Holness warned last Saturday during a Jamaica Labour Party (JLP) youth conference, that legal actions will be explored in dealing with those who spread fake news. He said other governments have taken action against social media platform operators and Jamaica intends to do likewise.
“There are societies that we look on them and say, ‘These societies are the beacon of freedom’ and those societies have recognised the dangers of allowing this kind of unregulated free flow of misinformation to reign. In countries like Canada for example, even the United States, they have taken steps through their senate, through their congress, through their parliament, to call in the social media companies and said, ‘Listen, we see where your social media platforms have tried to influence our elections. You have to moderate’, because they realise it is creating a problem,” Holness said.
“It is an accelerant for conspiracies. It is being used to mislead and misinform, so I am saying to you the young people… you must use it wisely. You must use it with discernment. Not everything that is posted is true,” he said.
But chairman of the Jamaica Coalition for a Healthy Society, Dr Wayne West believes Jamaicans should be concerned about the Prime Minister’s recent pronouncements as it will impact democracy.
“There was a place called the Soviet Union and the Soviet Union was a totalitarian state whereby you couldn’t speak against what the authority say. This is just another backdoor to totalitarianism. They want to be able to say what is not true, and they don’t want anybody to counter by presenting the truth and they are calling it mis-information and dis-information,” he told the Freedom Come Rain newspaper.
“This is totalitarianism, we reject it out of hand, we are not communist, we are still a democracy and Jamaicans must fight to keep their democracy,” said Dr West ahead of the JCHS briefing with church leaders on current events last Tuesday.
Dr West said there is a global movement to silence citizens. Several of the church leaders shared their experiences and perspectives of what is happening in global societies where speaking against the LGBTQ agenda for example is considered hate speech. The truth about the Biblical view of gender is also increasingly being suppressed.
On June 24, two days following Holness’s announcement, the United Nation launched several recommendations for urgent action to curb harm from the spread of mis and dis-information and hate speech. The United Nations Secretary-General António Guterres noted that the world must respond to the harm caused by the spread of online hate and lies, while robustly upholding human rights.

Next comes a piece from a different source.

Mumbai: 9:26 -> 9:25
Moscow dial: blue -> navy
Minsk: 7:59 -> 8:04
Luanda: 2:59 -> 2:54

“Misinformation, disinformation, hate speech and other risks to the information ecosystem are fueling conflict, threatening democracy and human rights, and undermining public health and climate action. Their proliferation is now being supercharged by the rapid rise of readily available Artificial Intelligence (AI) technologies, increasing the threat to groups often targeted in information spaces, including children,” the UN said.
Dr West says the global move towards censoring information is about power to a great extent.
“What it means is that the authorities want to control the narratives, and not have anybody give a perspective that is different from theirs and if you just look for example at the COVID-19 pandemic, we were told that the vaccines were safe and effective, when the fact of the matter is that they were neither safe nor effective,” he said.
Holness along with Health Minister Dr Christopher Tufton went across the island during the outbreak of COVID-19 to encourage persons to take the vaccine. Citizens were assured that it was safe to take based on the assessment of the World Health Organisation, a UN body. Those who spoke out against the vaccine internationally were muzzled and were labeled anti-vaxxers. In Jamaica, several persons had lost their jobs because of their refusal to take the vaccine. However, vaccine maker Astrazeneca has confessed that its vaccines do cause potentially fatal blood clots in some cases. The vaccine maker has been sued by several families, following the sudden deaths of love ones.
“There was a judge in America call judge Anthony Kennedy. He said that the remedy for speech that is false is speech that is true. If anybody is saying something that is false, you must say what is true. That is the ordinary recourse in a democracy. It is not to shut down speech, that is totalitarianism,” Dr West said.
The Prime Minister has been accused of being a dictator on multiple occasions. The accusation has been made by other politicians, entertainers and ordinary citizens. It has been fueled by the continued implementation of several states of emergencies islandwide and the arrest of those who spoke negatively against him during the COVID-19 pandemic when social restrictions were put in place. The Prime Minister has stated that he finds the inference offensive.